Saved data entries
"""

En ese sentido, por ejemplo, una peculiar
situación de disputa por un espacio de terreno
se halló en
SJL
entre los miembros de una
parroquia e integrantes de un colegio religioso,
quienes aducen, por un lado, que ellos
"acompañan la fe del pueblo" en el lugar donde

"""
"""

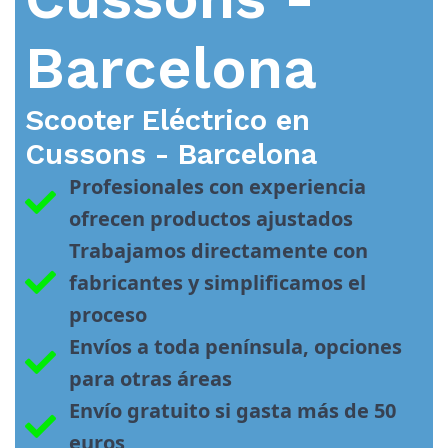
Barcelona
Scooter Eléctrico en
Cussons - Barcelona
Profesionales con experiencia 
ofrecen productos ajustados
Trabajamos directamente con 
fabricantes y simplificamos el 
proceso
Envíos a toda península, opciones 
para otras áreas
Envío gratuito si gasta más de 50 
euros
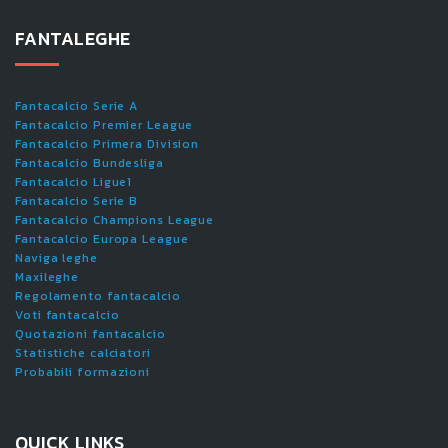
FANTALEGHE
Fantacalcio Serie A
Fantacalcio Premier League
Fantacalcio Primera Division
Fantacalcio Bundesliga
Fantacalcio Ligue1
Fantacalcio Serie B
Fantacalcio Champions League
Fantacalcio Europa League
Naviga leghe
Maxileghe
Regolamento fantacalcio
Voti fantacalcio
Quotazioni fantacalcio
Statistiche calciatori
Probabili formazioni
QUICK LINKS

"""
"""

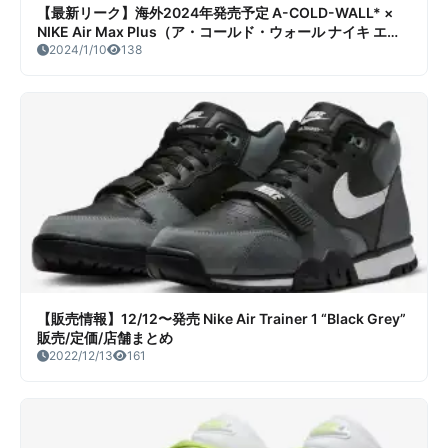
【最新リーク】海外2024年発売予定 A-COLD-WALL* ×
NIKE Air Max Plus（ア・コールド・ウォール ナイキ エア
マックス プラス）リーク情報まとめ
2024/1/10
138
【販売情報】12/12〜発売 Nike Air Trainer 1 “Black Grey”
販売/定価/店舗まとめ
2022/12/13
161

"""

Exercise brief.
In the records above, find the line with "Scooter Eléctrico en" and the line with "QUICK LINKS", then restate word for word only those two lines and all lines between, omitting pictures.

Answer area.
Scooter Eléctrico en
Cussons - Barcelona
Profesionales con experiencia 
ofrecen productos ajustados
Trabajamos directamente con 
fabricantes y simplificamos el 
proceso
Envíos a toda península, opciones 
para otras áreas
Envío gratuito si gasta más de 50 
euros
FANTALEGHE
Fantacalcio Serie A
Fantacalcio Premier League
Fantacalcio Primera Division
Fantacalcio Bundesliga
Fantacalcio Ligue1
Fantacalcio Serie B
Fantacalcio Champions League
Fantacalcio Europa League
Naviga leghe
Maxileghe
Regolamento fantacalcio
Voti fantacalcio
Quotazioni fantacalcio
Statistiche calciatori
Probabili formazioni
QUICK LINKS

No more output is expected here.